Computing $b$: The Karush-Kuhn-Tucker complementary slackness conditions state that at the optimum \begin{align} \alpha_i(\varepsilon + \xi_i - y_i + \inner{\g w}{\g x_i} + b) &= 0 \\ \alpha_i^\prime(\varepsilon + \xi_i^\prime + y_i - \inner{\g w}{\g x_i} - b) &= 0\\ (C-\alpha_i)\xi_i &= 0\\ (C-\alpha_i^\prime)\xi_i^\prime &= 0. \end{align} On the one hand, the first two lines imply that $$ \alpha_i \neq 0 \quad \Rightarrow\quad \inner{\g w}{\g x_i} + b = y_i -\varepsilon - \xi_i $$ and $$ \alpha_i^\prime \neq 0 \quad \Rightarrow\quad \inner{\g w}{\g x_i} + b = y_i +\varepsilon + \xi_i^\prime . $$ On the other hand, the two last lines imply that whenever $\xi_i \neq 0$, we have $\alpha_i = C$ and similarly $\xi_i^\prime\neq 0\ \Rightarrow \alpha_i^\prime = C$. Thus, we cannot have $\alpha_i$ or $\alpha_i^\prime$ strictly lower than $C$ if $\xi_i$ or $\xi_i^\prime$ are nonzero. Conversly, we have $$ \alpha_i < C\quad \Rightarrow\quad \xi_i = 0 $$ and $$ \alpha_i^\prime < C\quad \Rightarrow\quad \xi_i^\prime = 0 . $$ By combining these implications we get \begin{align*} 0 < \alpha_i < C\quad &\Rightarrow\quad \inner{\g w}{\g x_i} + b = y_i - \varepsilon& \left(\mbox{the point } (\g x_i, y_i) \mbox{ lies exactly on the lower tube boundary}\right)\\ & \Rightarrow\quad b = y_i - \varepsilon - \inner{\g w}{\g x_i} \end{align*} and \begin{align*} 0 < \alpha_i^\prime < C\quad &\Rightarrow\quad \inner{\g w}{\g x_i} + b = y_i +\varepsilon & \left(\mbox{the point } (\g x_i, y_i) \mbox{ lies exactly on the upper tube boundary}\right)\\ & \Rightarrow\quad b = y_i + \varepsilon - \inner{\g w}{\g x_i} . \end{align*} This also shows that we cannot have $\alpha_i \neq 0$ while $\alpha_i^\prime \neq 0$ and vice versa. In other words, the point cannot lie at the same time both on the upper and lower boundaries of the tube (unless $\varepsilon = 0$).
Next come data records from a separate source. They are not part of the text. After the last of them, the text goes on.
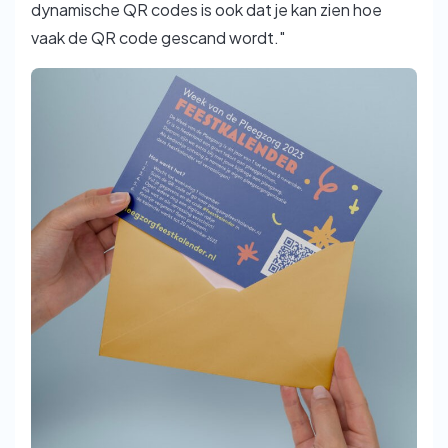
dynamische QR codes is ook dat je kan zien hoe
vaak de QR code gescand wordt."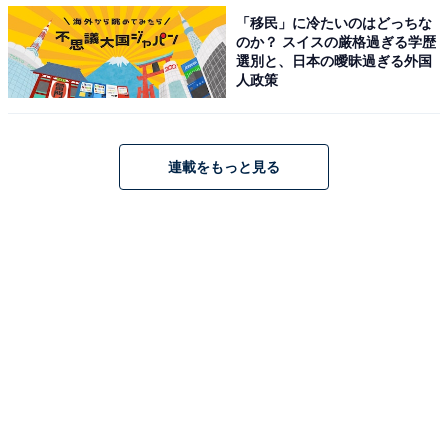
と、遠方にいた父の弟一家が地元に戻ってきて農業を継
「移民」に冷たいのはどっちな
のか？ スイスの厳格過ぎる学歴
ぐことになったのだという。父親からも「おまえは今の
選別と、日本の曖昧過ぎる外国
仕事でがんばれ」と言われたため、会社に残る決意をし
人政策
た。だが、そのときすでにエツコさんは会社を辞めてい
た。
連載をもっと見る
「もう一度やり直そうと連絡をとりたかったと彼は言っ
ていました。私、そのときすでに引っ越しもしていて、
友人たちにも引っ越し先をなかなか知らせなかったんで
す。真相を聞いて、私、やはりずっとこの人が好きだっ
たんだと気づきました。だから恋愛しても本気になれな
かったんだ、と」
彼はその後、東京の本社に戻り、同期の中でいちばん早
く出世していった。好きな人と再会できた彼女は、家庭
のある彼との恋にのめり込んでいった。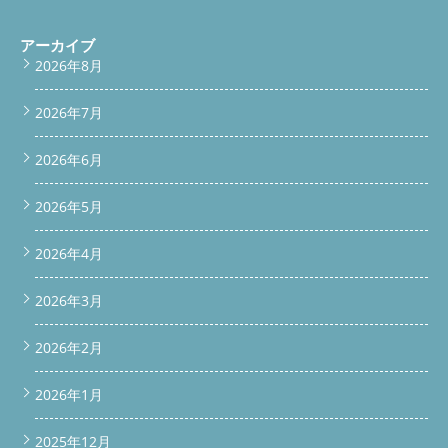
アーカイブ
2026年8月
2026年7月
2026年6月
2026年5月
2026年4月
2026年3月
2026年2月
2026年1月
2025年12月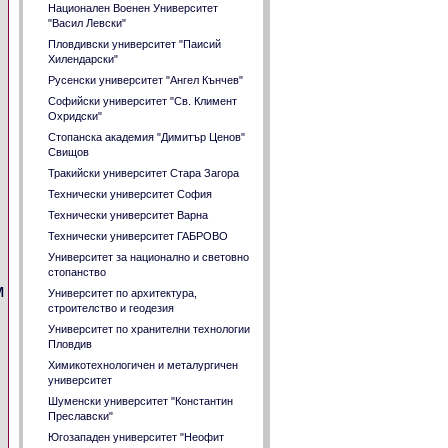
Национален Военен Университет
"Васил Левски"
Пловдивски университет "Паисий
Хилендарски"
Русенски университет "Ангел Кънчев"
Софийски университет "Св. Климент
Охридски"
Стопанска академия "Димитър Ценов"
Свищов
Тракийски университет Стара Загора
Технически университет София
Технически университет Варна
Технически университет ГАБРОВО
Университет за национално и световно
стопанство
м
Университет по архитектура,
строителство и геодезия
Университет по хранителни технологии
Пловдив
Химикотехнологичен и металургичен
университет
Шуменски университет "Константин
Преславски"
Югозападен университет "Неофит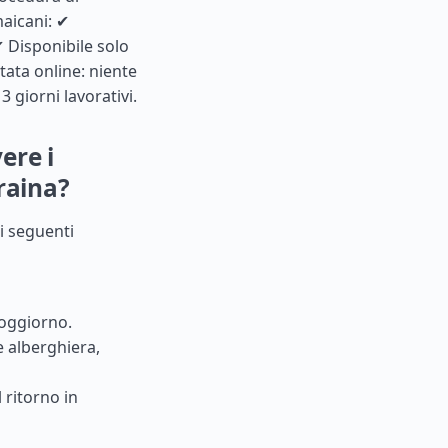
maicani: ✔
✔ Disponibile solo
ata online: niente
 giorni lavorativi.
ere i
raina?
i seguenti
soggiorno.
 alberghiera,
 ritorno in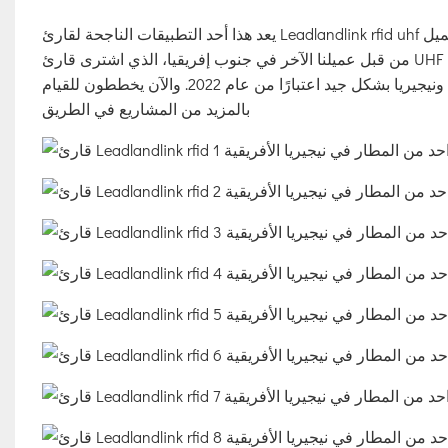
يعد هذا أحد التطبيقات الناجحة لقارئ Leadlandlink rfid uhf المثبت في حارة واحدة من المطار في نيجيريا في عام 2023. تم تقديم هذا العميل
من قبل عميلنا الآخر في جنوب إفريقيا، الذي اشترى قارئ UHF RFID الخاص بنا وطبقه بنجاح في رسوم مرور على الطرق السريعة في
موزمبيق في عام 2020. وبمساعدة عميل جنوب أفريقيا، تسير مشاريع غانا ونيجيريا بشكل جيد اعتبارًا من عام 2022. والآن يخططون للقيام
بالمزيد من المشاريع في الطريق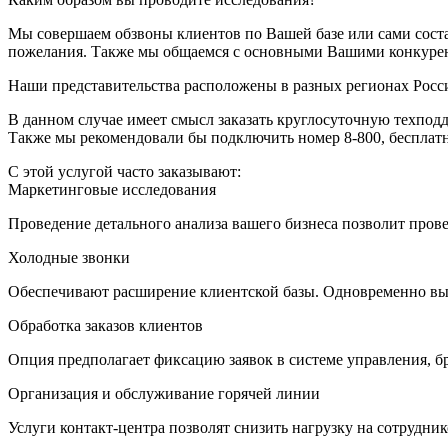
Мы совершаем обзвоны клиентов по Вашей базе или сами состав
пожелания. Также мы общаемся с основными Вашими конкурент
Наши представительства расположены в разных регионах Росси
В данном случае имеет смысл заказать круглосуточную техподд
Также мы рекомендовали бы подключить номер 8-800, бесплатн
С этой услугой часто заказывают:
Маркетинговые исследования
Проведение детального анализа вашего бизнеса позволит про
Холодные звонки
Обеспечивают расширение клиентской базы. Одновременно выс
Обработка заказов клиентов
Опция предполагает фиксацию заявок в системе управления, б
Организация и обслуживание горячей линии
Услуги контакт-центра позволят снизить нагрузку на сотрудник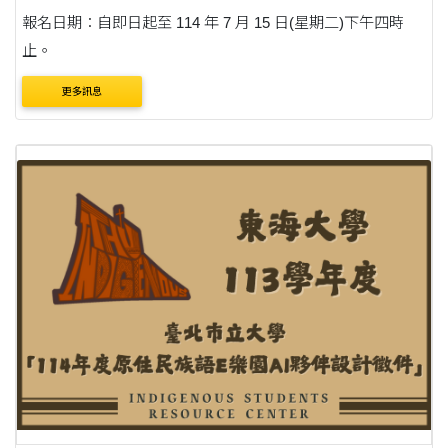
報名日期：自即日起至 114 年 7 月 15 日(星期二)下午四時
止。
更多訊息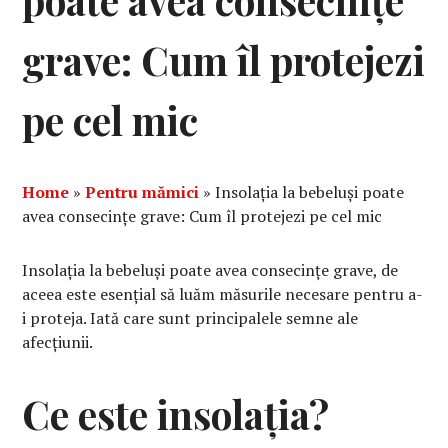
poate avea consecințe
grave: Cum îl protejezi
pe cel mic
Home
»
Pentru mămici
»
Insolația la bebeluși poate
avea consecințe grave: Cum îl protejezi pe cel mic
Insolația la bebeluși poate avea consecințe grave, de
aceea este esențial să luăm măsurile necesare pentru a-
i proteja. Iată care sunt principalele semne ale
afecțiunii.
Ce este insolația?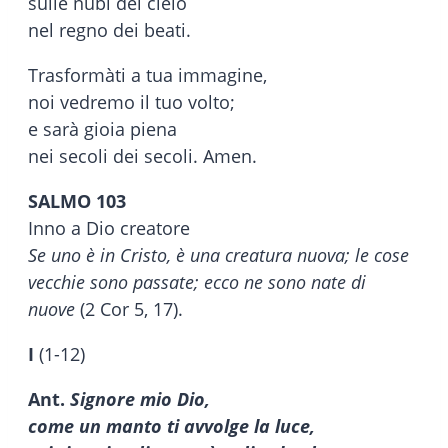
sulle nubi del cielo
nel regno dei beati.
Trasformàti a tua immagine,
noi vedremo il tuo volto;
e sarà gioia piena
nei secoli dei secoli. Amen.
SALMO 103
Inno a Dio creatore
Se uno è in Cristo, è una creatura nuova; le cose
vecchie sono passate; ecco ne sono nate di
nuove
(2 Cor 5, 17).
I
(1-12)
Ant.
Signore mio Dio,
come un manto ti avvolge la luce,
Though these formulas could be directly applied to estimate $b$ with any $i$ such that, e.g., $0 < \alpha_i < C$, in practice, better numerical stability is obtained by averaging over multiple points that lie exactly on the tube boundary (as proposed in the grey box above).

Support vectors

The set of support vectors is the set of training points with index $i$ such that $\alpha_i+\alpha_i^\prime > 0$. The fact that these support the model is clearly seen from the dual expression of $\g w$, $$ \g w = \sum_{i=1}^N (\alpha_i - \alpha_i^\prime) \g x_i = \sum_{\alpha_i>0} \alpha_i \g x_i - \sum_{\alpha_i^\prime > 0}\alpha_i^\prime \g x_i = \sum_{\alpha_i+\alpha_i^\prime > 0} (\alpha_i - \alpha_i^\prime) \g x_i, $$ in which only the pairs $(\g x_i, y_i)$ with $\alpha_i + \alpha_i^\prime >0$ play a role (the others have Lagrange multipliers $\alpha_i =\alpha_i^\prime= 0$ due to the constraints $\alpha_i\geq 0$, $\alpha_i^\prime \geq 0$).